TASK DIRECTIONS
With pictures left out, write out exactly every line from the start of the data through the one that contains "delivery, we will be happy to change".

EXERCISE DATA
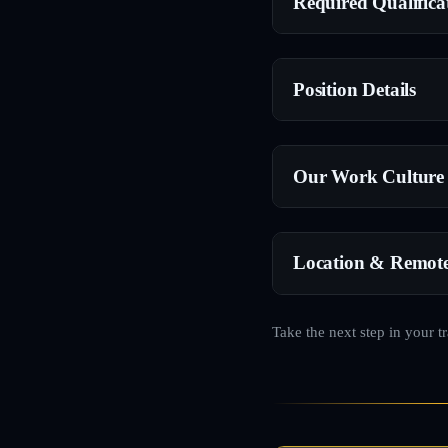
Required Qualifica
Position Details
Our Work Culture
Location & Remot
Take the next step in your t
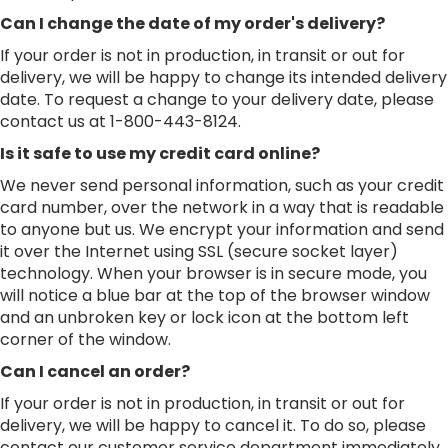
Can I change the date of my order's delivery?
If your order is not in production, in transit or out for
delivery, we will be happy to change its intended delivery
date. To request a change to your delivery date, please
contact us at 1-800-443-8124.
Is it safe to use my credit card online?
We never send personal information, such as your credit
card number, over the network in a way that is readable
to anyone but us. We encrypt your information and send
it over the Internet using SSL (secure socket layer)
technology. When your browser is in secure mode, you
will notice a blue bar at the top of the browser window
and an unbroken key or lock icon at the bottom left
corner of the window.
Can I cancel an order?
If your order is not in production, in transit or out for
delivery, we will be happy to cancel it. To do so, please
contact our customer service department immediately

TASK SOLUTION
Required Qualifica
Position Details
Our Work Culture
Location & Remot
Take the next step in your t
Can I change the date of my order's delivery?
If your order is not in production, in transit or out for
delivery, we will be happy to change its intended delivery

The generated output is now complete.